===== Data listing =====
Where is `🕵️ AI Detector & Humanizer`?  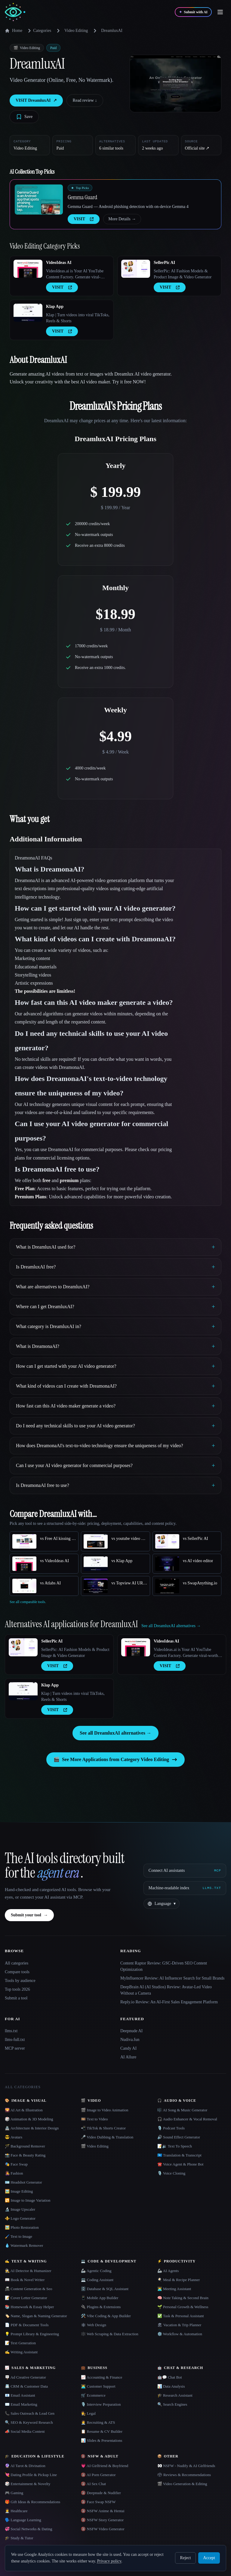
🕵️ AI Detector & Humanizer is located at coordinates (28, 2270).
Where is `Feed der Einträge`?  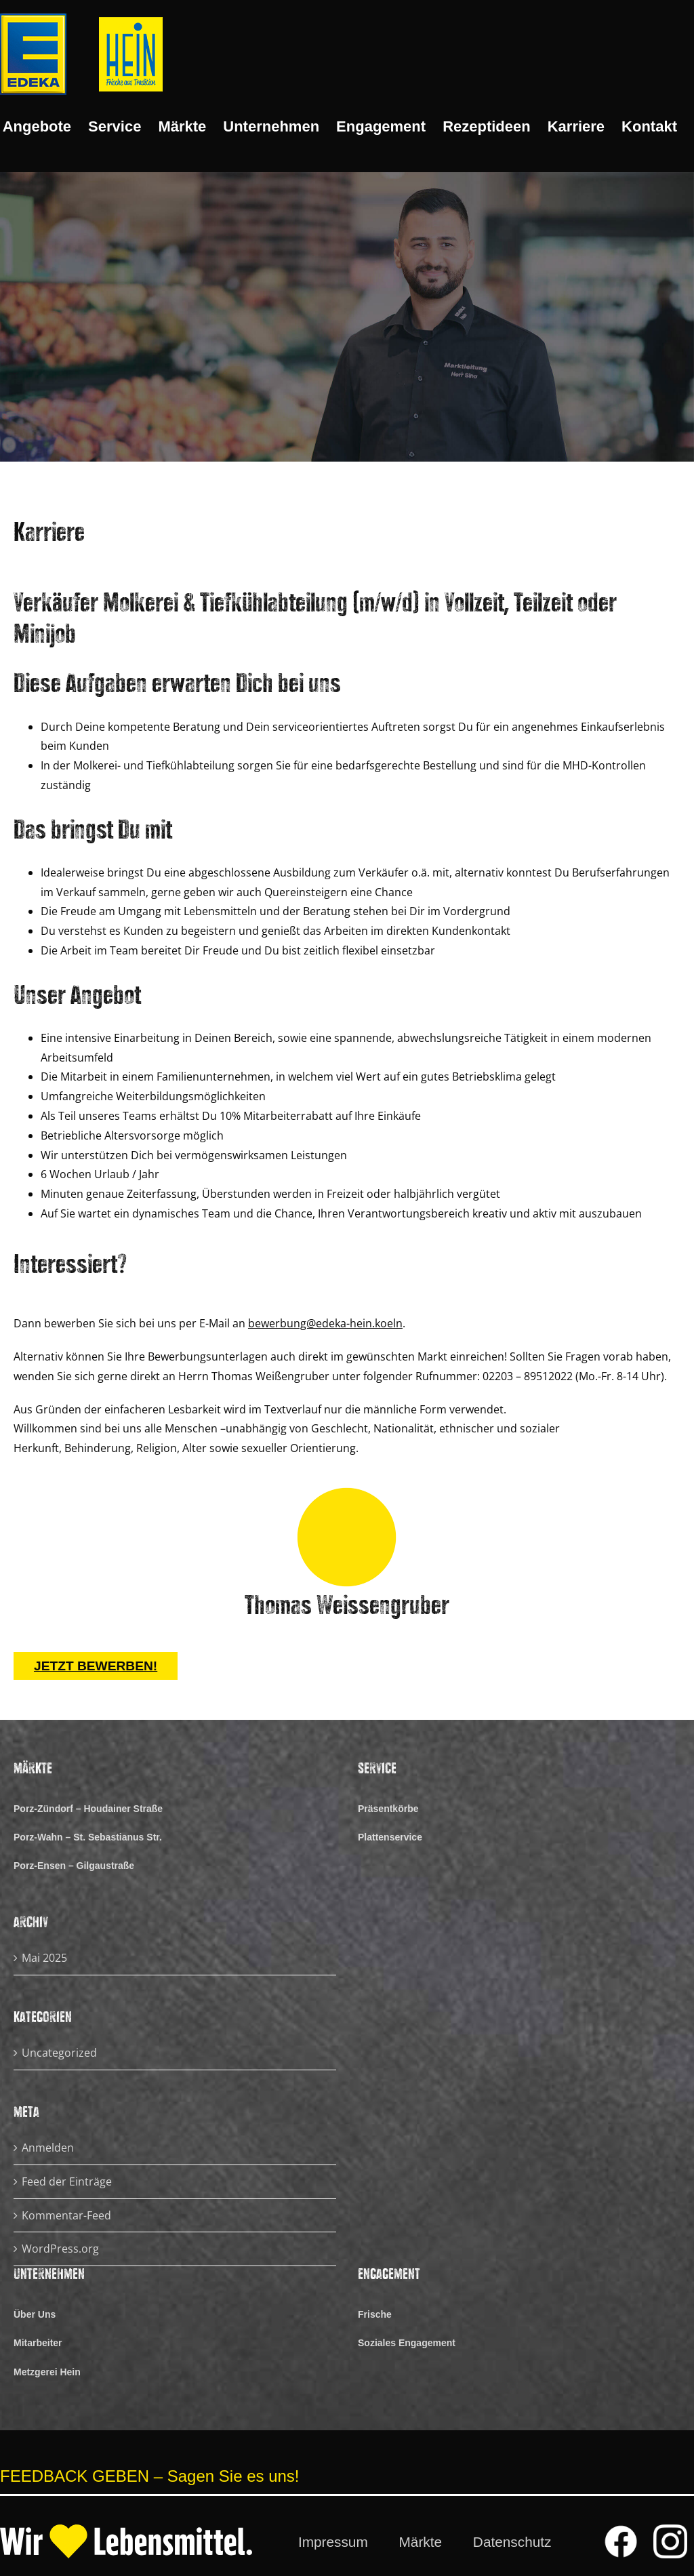
Feed der Einträge is located at coordinates (67, 2181).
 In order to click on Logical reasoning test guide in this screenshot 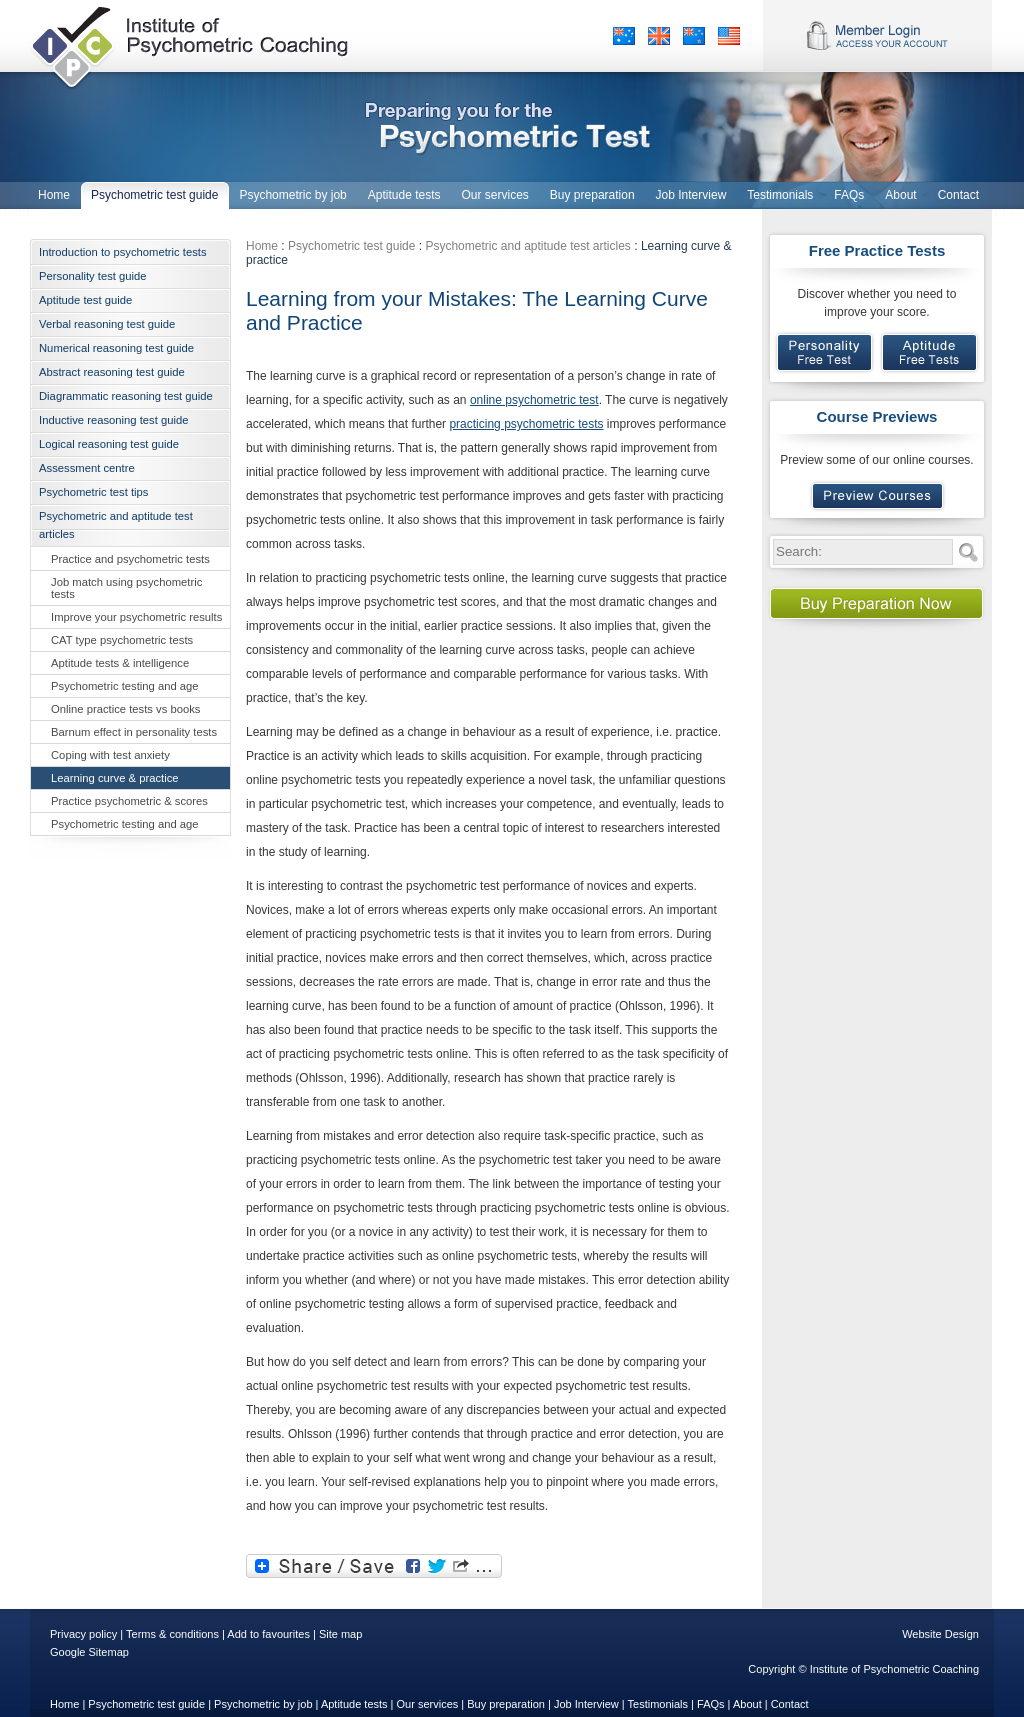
=====
# [Your assignment]
All of the listing is to be written out exactly, with the pictures left out.

# [Result of the task]
Where is `🕵️ AI Detector & Humanizer`?  
🕵️ AI Detector & Humanizer is located at coordinates (28, 2270).
Where is `Feed der Einträge`?  
Feed der Einträge is located at coordinates (67, 2181).
 In order to click on Logical reasoning test guide in this screenshot 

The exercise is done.